Stress can take many forms, I found it on the interdisciplinary approach is recommended. Things always work, some work time, and then lose their effectiveness so that all of the stress reduction program can offer you lots of options.
I know people that I've practiced so that they really work.
Key technique of muscle Relaxant-one-
The pressure really affect your sleep patterns and also fantastic to do particularly well at any time, to help you relax, warning off sleep takes about ten minutes.
If not, then select hot place where no mishaps, placed a blanket or rug on the floor. You are about to lie down on your back, your hands vchshphot with palms up.

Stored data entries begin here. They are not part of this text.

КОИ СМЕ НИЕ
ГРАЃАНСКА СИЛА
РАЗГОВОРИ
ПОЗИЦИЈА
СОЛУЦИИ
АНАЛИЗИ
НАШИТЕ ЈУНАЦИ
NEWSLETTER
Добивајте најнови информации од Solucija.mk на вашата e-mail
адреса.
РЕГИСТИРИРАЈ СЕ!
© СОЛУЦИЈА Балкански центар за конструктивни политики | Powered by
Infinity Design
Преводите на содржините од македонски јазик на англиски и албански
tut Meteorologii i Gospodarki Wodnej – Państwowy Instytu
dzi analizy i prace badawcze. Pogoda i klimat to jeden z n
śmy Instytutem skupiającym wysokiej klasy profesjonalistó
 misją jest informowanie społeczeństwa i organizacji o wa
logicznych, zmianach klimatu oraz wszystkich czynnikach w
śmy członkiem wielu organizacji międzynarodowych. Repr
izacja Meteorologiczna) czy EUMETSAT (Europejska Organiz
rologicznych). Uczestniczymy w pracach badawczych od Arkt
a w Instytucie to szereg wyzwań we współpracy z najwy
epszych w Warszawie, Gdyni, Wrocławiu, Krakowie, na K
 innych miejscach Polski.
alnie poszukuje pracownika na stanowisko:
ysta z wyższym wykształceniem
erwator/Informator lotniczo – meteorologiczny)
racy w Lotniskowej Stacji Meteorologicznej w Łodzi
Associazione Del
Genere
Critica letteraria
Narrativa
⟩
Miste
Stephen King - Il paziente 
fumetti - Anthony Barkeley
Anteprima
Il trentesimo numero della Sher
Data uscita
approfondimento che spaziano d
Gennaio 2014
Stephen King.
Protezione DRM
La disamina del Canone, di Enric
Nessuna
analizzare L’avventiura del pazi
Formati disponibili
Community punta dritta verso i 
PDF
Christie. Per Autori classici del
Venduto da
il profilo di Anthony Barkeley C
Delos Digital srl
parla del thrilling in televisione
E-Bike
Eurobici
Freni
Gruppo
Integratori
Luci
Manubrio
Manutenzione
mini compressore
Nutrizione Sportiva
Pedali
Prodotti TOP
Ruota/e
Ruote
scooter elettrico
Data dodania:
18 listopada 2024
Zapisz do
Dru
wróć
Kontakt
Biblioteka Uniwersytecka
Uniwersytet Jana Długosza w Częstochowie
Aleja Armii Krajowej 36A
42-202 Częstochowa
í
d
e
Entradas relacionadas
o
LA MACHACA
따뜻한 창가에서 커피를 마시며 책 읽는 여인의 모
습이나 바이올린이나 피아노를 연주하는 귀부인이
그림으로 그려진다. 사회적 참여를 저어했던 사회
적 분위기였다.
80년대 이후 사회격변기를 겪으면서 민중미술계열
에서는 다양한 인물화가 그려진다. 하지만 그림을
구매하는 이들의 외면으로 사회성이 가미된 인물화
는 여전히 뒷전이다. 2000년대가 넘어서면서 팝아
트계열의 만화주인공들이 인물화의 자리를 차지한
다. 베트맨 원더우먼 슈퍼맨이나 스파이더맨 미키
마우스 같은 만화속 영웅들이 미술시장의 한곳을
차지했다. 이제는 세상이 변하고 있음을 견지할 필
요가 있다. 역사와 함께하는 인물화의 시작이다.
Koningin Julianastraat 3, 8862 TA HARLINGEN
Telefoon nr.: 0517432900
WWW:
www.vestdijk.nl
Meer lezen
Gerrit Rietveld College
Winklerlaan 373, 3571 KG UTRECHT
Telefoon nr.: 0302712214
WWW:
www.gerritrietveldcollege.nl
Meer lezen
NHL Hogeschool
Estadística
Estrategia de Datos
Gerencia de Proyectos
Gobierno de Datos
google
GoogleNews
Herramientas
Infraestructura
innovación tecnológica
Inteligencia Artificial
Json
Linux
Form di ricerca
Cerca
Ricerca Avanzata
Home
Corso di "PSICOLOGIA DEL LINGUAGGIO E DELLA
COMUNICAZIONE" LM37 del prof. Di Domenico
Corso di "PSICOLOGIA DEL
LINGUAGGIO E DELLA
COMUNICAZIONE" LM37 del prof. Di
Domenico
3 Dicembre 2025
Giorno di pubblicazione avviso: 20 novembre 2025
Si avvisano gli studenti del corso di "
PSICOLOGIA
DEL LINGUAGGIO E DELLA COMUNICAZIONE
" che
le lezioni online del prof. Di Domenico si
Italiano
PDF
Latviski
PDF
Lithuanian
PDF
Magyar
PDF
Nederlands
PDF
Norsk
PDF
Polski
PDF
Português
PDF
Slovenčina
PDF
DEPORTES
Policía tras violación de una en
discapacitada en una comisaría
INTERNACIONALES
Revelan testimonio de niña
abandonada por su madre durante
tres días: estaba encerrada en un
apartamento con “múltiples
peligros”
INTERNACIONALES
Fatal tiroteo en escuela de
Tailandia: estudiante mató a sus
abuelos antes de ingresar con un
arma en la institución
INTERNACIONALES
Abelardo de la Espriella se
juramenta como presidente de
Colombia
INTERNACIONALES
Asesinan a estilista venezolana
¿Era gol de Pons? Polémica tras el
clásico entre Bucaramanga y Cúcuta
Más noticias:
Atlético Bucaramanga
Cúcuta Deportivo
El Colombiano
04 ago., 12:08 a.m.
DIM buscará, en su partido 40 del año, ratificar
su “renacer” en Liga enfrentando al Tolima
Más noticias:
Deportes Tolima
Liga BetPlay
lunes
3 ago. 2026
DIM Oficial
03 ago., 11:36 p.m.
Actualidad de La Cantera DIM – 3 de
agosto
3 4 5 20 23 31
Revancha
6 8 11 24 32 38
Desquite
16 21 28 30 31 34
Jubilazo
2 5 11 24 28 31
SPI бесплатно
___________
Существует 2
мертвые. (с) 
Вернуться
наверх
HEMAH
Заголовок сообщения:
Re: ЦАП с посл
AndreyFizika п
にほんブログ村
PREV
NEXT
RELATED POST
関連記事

This method involves puting the attention to this part of the body as you do sopuYou go to different parts of the body, as the muscles clench and drop. Follow this sequence:
** You stretch every muscle, hold it for a slow count of five, and then release it and the other for the slow count of ten, and then repeat again. Once again
* The * hands, fists, unclenching your fists
** Arms, pull them inward toward the body, relax your hands
** Both shoulders, pull them towards your ears and drop them again
**, Raise the eyebrows and forehead is your wrinkle the forehead
* The * eyes eyes closed tight, screw, and then open them wide
** Jaw teeth, press together hard back
** The lips, the lips and teeth, press forward together
**, Borg face difficult as possible
** Neck, first stretch your Chin to your neck is pushed back, and then pull the Chin to the chest
* Belly, pull in the muscles of the abdomen towards your spine
** Strong clench your buttocks, together
* The * hips, push hard on the heels of the
** The soles of the feet and toes
** Feet, drawing the toes and clench them
As you get more familiar with this exercise, you also can imagine his release from the tension of the muscles to relax them, let them go.
Key technique of two-peripheral vision
This seems to run the exercise of the nervous system and parasympathetic; Part of the nervous system relaxes and slows you. It helps the mind, body and emotions come back into balance.
If you ever studied Tai Chi, they talk about the soft focus of the eyes as a way to release tension and draw attention back into the body to calm him. This is the difference between his feet, staring hard, and almost half your eyes closed so that things look a little softer, out of focus.
You can do this exercise, sit comfortably on a Chair.
** Look before you find a point on the wall which is only slightly above eye level. You may find it easier in the first place with a post it note focused.
** You are going to look it over and let our eyes soften that image may appear slightly blurry. It seems as if you're looking down the tunnel and the room itself around Basic.
** Focus still on the same period, the field of vision obtained more and more aware of what is on both sides of the same period.
** Now they also pay attention to what you can see out of the corners of your eyes on each side, and then expand your senses to see if you feel or be aware of everything behind you as well.
** While you do this exercise, you may notice the lower chest breathing and moving, perhaps slow down or become deeper, facial muscles will relax valst.
** When you're ready, give your field of vision and to return to normal gradually focus on restart
If you practice this, soon you won't have to use in the wall he can change the peripheral vision, wherever you are.
If your mind is constantly gives you negative messages, this technique it is possible to block the sound, allowing you to get some internal peace.